The worst part of these incriminations, for me, is not the student who creates a false scenario, nor is it the parent who believes such incredulous stories, nor is it the administrators who treat you worse than street thugs for outlandish charges.  And, on a side note, the denounciations are always so unreasonable, that when I recount these stories to people, they literally do not believe them.  A representative case is when I was called into a meeting, without any forewarning, with all the school's administrators and both parents of a child who cheated on a test.  Even though I did not give him a zero, and allowed him to retake the test, I was accused of upsetting him by exposing his cheating.  I still to this day cannot believe that one.  No, the worst part in my opinion, is the other students who corroborate the stories.  I know that in both cases, the students who confirmed the stories were likeable, good students.  And I'll never know why they did it, because, of course, I cannot ask them.  I know that middle schoolers like drama, and I am aware that they think teachers are mean and unfair.  And, they are kids, and they don't understand the repercussions of what they are doing.  But I still can't fathom why they would confirm lies that will potentially interfere with a person's career and livelihood.  It makes me sick.

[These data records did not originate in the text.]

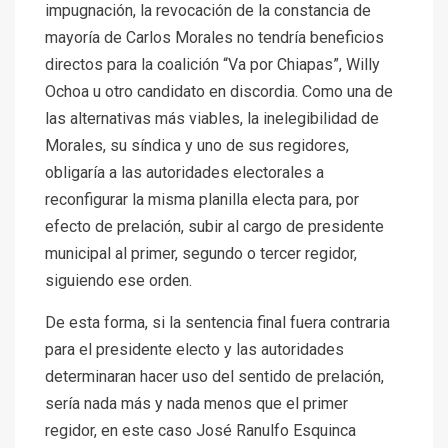
impugnación, la revocación de la constancia de
mayoría de Carlos Morales no tendría beneficios
directos para la coalición “Va por Chiapas”, Willy
Ochoa u otro candidato en discordia. Como una de
las alternativas más viables, la inelegibilidad de
Morales, su síndica y uno de sus regidores,
obligaría a las autoridades electorales a
reconfigurar la misma planilla electa para, por
efecto de prelación, subir al cargo de presidente
municipal al primer, segundo o tercer regidor,
siguiendo ese orden.
De esta forma, si la sentencia final fuera contraria
para el presidente electo y las autoridades
determinaran hacer uso del sentido de prelación,
sería nada más y nada menos que el primer
regidor, en este caso José Ranulfo Esquinca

And this brings me to the heroism.  Going back into a classroom where students have betrayed you takes heroism.  I means not letting the few bad apples nor the mindless followers get the best of you.  It is hard, I can tell you from experience; so, so hard.  The kids know they have the upper hand and that you are powerless, and yet you do it.  You go back.  That is truly heroic.  I recognize this in my coworker.  It will bring you down for a while, and it will taint your love of children and teaching.  Hopefully you will be able to restore enough of your faith and you will like, if never again love, teaching once more, although cautiously and guardedly so.   Keep fighting the good fight.

Editor's Note: As of 3/28/12, she has not returned.  I cannot blame her.
Editor's Note Follow-up:  I learned on 4/5/12 that she is not returning.  I am sad for her, sad for the uninvolved students, and sad for all teachers.